Activity: Leave every picture out and write out the records below exactly.

Extracted records:
|---|

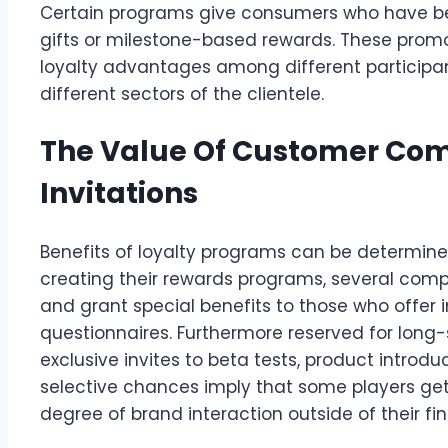
Certain programs give consumers who have bee
gifts or milestone-based rewards. These promot
loyalty advantages among different participan
different sectors of the clientele.
The Value Of Customer Com
Invitations
Benefits of loyalty programs can be determine
creating their rewards programs, several com
and grant special benefits to those who offer
questionnaires. Furthermore reserved for long
exclusive invites to beta tests, product introdu
selective chances imply that some players get
degree of brand interaction outside of their fi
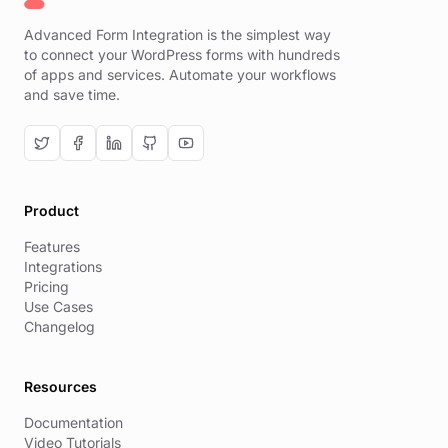
Advanced Form Integration is the simplest way
to connect your WordPress forms with hundreds
of apps and services. Automate your workflows
and save time.
Product
Features
Integrations
Pricing
Use Cases
Changelog
Resources
Documentation
Video Tutorials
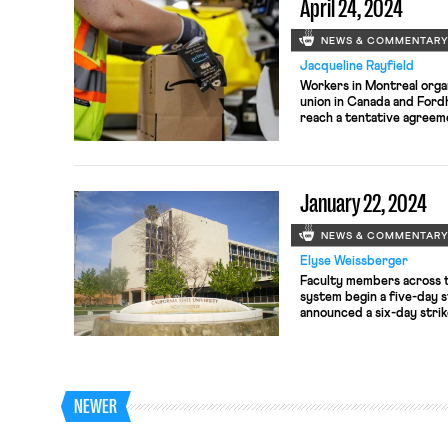
April 24, 2024
NEWS & COMMENTAR
Jacqueline Rayfield
Workers in Montreal orga
union in Canada and For
reach a tentative agreeme
January 22, 2024
NEWS & COMMENTAR
Elyse Weissberger
Faculty members across t
system begin a five-day s
announced a six-day strik
Amazon Labor Union had i
Sundance Film Festival o
NEWER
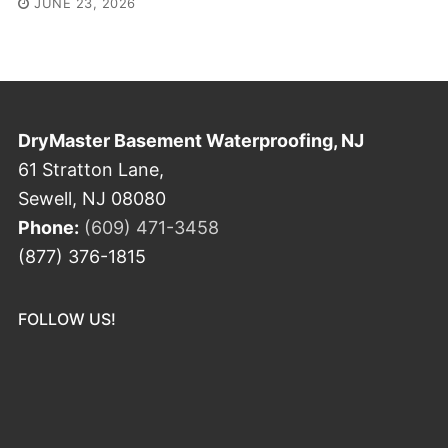
JUNE 23, 2026
DryMaster Basement Waterproofing, NJ
61 Stratton Lane,
Sewell, NJ 08080
Phone:
(609) 471-3458
(877) 376-1815
FOLLOW US!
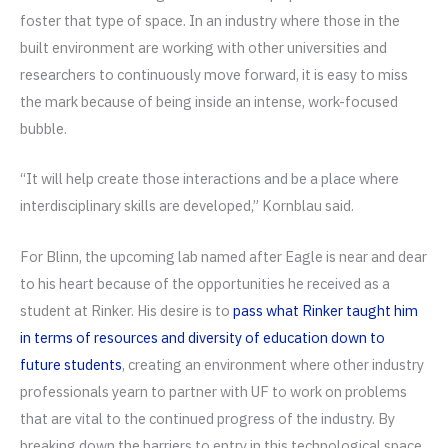
foster that type of space. In an industry where those in the
built environment are working with other universities and
researchers to continuously move forward, it is easy to miss
the mark because of being inside an intense, work-focused
bubble.
“It will help create those interactions and be a place where
interdisciplinary skills are developed,” Kornblau said.
For Blinn, the upcoming lab named after Eagle is near and dear
to his heart because of the opportunities he received as a
student at Rinker. His desire is to
pass what Rinker taught him
in terms of resources and diversity of education down to
future students
, creating an environment where other industry
professionals yearn to partner with UF to work on problems
that are vital to the continued progress of the industry. By
breaking down the barriers to entry in this technological space,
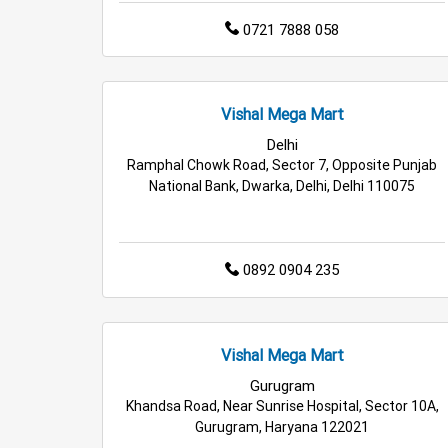
0721 7888 058
Vishal Mega Mart
Delhi
Ramphal Chowk Road, Sector 7, Opposite Punjab
National Bank, Dwarka, Delhi, Delhi 110075
0892 0904 235
Vishal Mega Mart
Gurugram
Khandsa Road, Near Sunrise Hospital, Sector 10A,
Gurugram, Haryana 122021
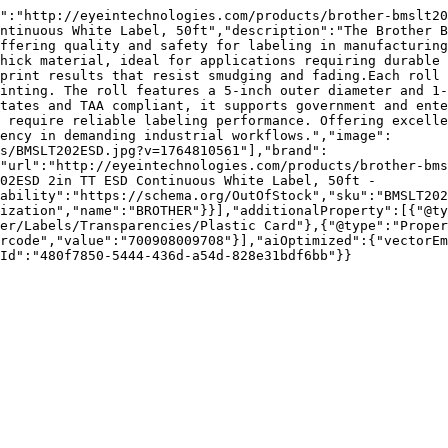
d":"http://eyeintechnologies.com/products/brother-bmslt20
ntinuous White Label, 50ft","description":"The Brother B
ffering quality and safety for labeling in manufacturing
hick material, ideal for applications requiring durable 
print results that resist smudging and fading.Each roll 
inting. The roll features a 5-inch outer diameter and 1-
tates and TAA compliant, it supports government and ente
 require reliable labeling performance. Offering excelle
ency in demanding industrial workflows.","image":
s/BMSLT202ESD.jpg?v=1764810561"],"brand":
"url":"http://eyeintechnologies.com/products/brother-bms
02ESD 2in TT ESD Continuous White Label, 50ft - 
ability":"https://schema.org/OutOfStock","sku":"BMSLT202
ization","name":"BROTHER"}}],"additionalProperty":[{"@ty
er/Labels/Transparencies/Plastic Card"},{"@type":"Proper
rcode","value":"700908009708"}],"aiOptimized":{"vectorEm
Id":"480f7850-5444-436d-a54d-828e31bdf6bb"}}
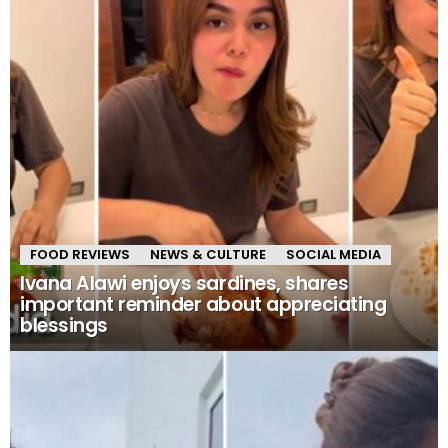
FOOD REVIEWS
NEWS & CULTURE
SOCIAL MEDIA
Ivana Alawi enjoys sardines, shares
important reminder about appreciating
blessings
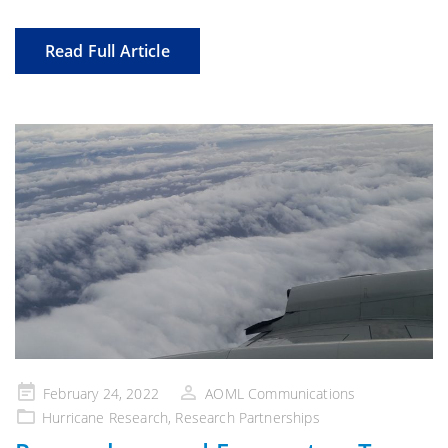
Read Full Article
Posted
February 24, 2022
AOML Communications
on
Hurricane Research
,
Research Partnerships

|---|

Result:
Certain programs give consumers who have bee
gifts or milestone-based rewards. These promot
loyalty advantages among different participan
different sectors of the clientele.
The Value Of Customer Com
Invitations
Benefits of loyalty programs can be determine
creating their rewards programs, several com
and grant special benefits to those who offer
questionnaires. Furthermore reserved for long
exclusive invites to beta tests, product introdu
selective chances imply that some players get
degree of brand interaction outside of their fi
Advanced Form Integration is the simplest way
to connect your WordPress forms with hundreds
of apps and services. Automate your workflows
and save time.
Product
Features
Integrations
Pricing
Use Cases
Changelog
Resources
Documentation
Video Tutorials
April 24, 2024
NEWS & COMMENTAR
Jacqueline Rayfield
Workers in Montreal orga
union in Canada and For
reach a tentative agreeme
January 22, 2024
NEWS & COMMENTAR
Elyse Weissberger
Faculty members across t
system begin a five-day s
announced a six-day strik
Amazon Labor Union had i
Sundance Film Festival o
NEWER
JUNE 23, 2026
DryMaster Basement Waterproofing, NJ
61 Stratton Lane,
Sewell, NJ 08080
Phone:
(609) 471-3458
(877) 376-1815
FOLLOW US!
foster that type of space. In an industry where those in the
built environment are working with other universities and
researchers to continuously move forward, it is easy to miss
the mark because of being inside an intense, work-focused
bubble.
“It will help create those interactions and be a place where
interdisciplinary skills are developed,” Kornblau said.
For Blinn, the upcoming lab named after Eagle is near and dear
to his heart because of the opportunities he received as a
student at Rinker. His desire is to
pass what Rinker taught him
in terms of resources and diversity of education down to
future students
, creating an environment where other industry
professionals yearn to partner with UF to work on problems
that are vital to the continued progress of the industry. By
breaking down the barriers to entry in this technological space,
0721 7888 058
Vishal Mega Mart
Delhi
Ramphal Chowk Road, Sector 7, Opposite Punjab
National Bank, Dwarka, Delhi, Delhi 110075
0892 0904 235
Vishal Mega Mart
Gurugram
Khandsa Road, Near Sunrise Hospital, Sector 10A,
Gurugram, Haryana 122021
d":"http://eyeintechnologies.com/products/brother-bmslt20
ntinuous White Label, 50ft","description":"The Brother B
ffering quality and safety for labeling in manufacturing
hick material, ideal for applications requiring durable 
print results that resist smudging and fading.Each roll 
inting. The roll features a 5-inch outer diameter and 1-
tates and TAA compliant, it supports government and ente
 require reliable labeling performance. Offering excelle
ency in demanding industrial workflows.","image":
s/BMSLT202ESD.jpg?v=1764810561"],"brand":
"url":"http://eyeintechnologies.com/products/brother-bms
02ESD 2in TT ESD Continuous White Label, 50ft - 
ability":"https://schema.org/OutOfStock","sku":"BMSLT202
ization","name":"BROTHER"}}],"additionalProperty":[{"@ty
er/Labels/Transparencies/Plastic Card"},{"@type":"Proper
rcode","value":"700908009708"}],"aiOptimized":{"vectorEm
Id":"480f7850-5444-436d-a54d-828e31bdf6bb"}}
FOOD REVIEWS
NEWS & CULTURE
SOCIAL MEDIA
Ivana Alawi enjoys sardines, shares
important reminder about appreciating
blessings
Read Full Article
Posted
February 24, 2022
AOML Communications
on
Hurricane Research
,
Research Partnerships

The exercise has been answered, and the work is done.